Your answer must consist solely of the line containing "מדהים! יצאנו לצילומים וחזרנו עמוסי חוויות היה" and each line after it through the end of the data, copied exactly.

|---|

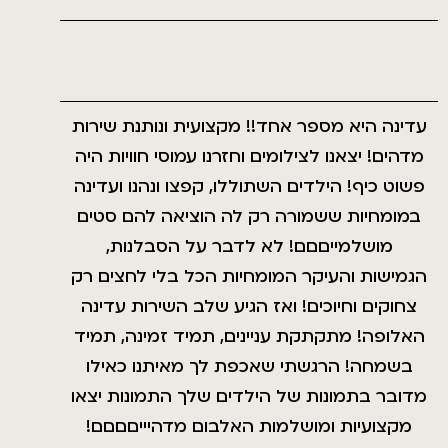
עדינה היא מספר אחד!! מקצועית ונותנת שירות
מדהים! יצאנו לצילומים וחזרנו עמוסי חוויות היה
פשוט כיף! הילדים השתוללו, קפצו ונהנו ועדינה
במומחיות ששמורה רק לה הוציאה להם סטים
מושלמייםםם! לא לדבר על הסבלנות,
הגמישות והעיקר המומחיות הכל בלי לחצים רק
צחוקים וחיוכים! ואז הגיע שלב השירות עדינה
האלופה! מתקתקת עניינים, תמיד זמינה, תמיד
בשמחה! הרגשתי שאכפת לך מאיתנו כאילו
מדובר בתמונות של הילדים שלך התמונות יצאו
מקצועיות ומושלמות האלבום מדהיייםםםם!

|---|

Solved problem:
מדהים! יצאנו לצילומים וחזרנו עמוסי חוויות היה
פשוט כיף! הילדים השתוללו, קפצו ונהנו ועדינה
במומחיות ששמורה רק לה הוציאה להם סטים
מושלמייםםם! לא לדבר על הסבלנות,
הגמישות והעיקר המומחיות הכל בלי לחצים רק
צחוקים וחיוכים! ואז הגיע שלב השירות עדינה
האלופה! מתקתקת עניינים, תמיד זמינה, תמיד
בשמחה! הרגשתי שאכפת לך מאיתנו כאילו
מדובר בתמונות של הילדים שלך התמונות יצאו
מקצועיות ומושלמות האלבום מדהיייםםםם!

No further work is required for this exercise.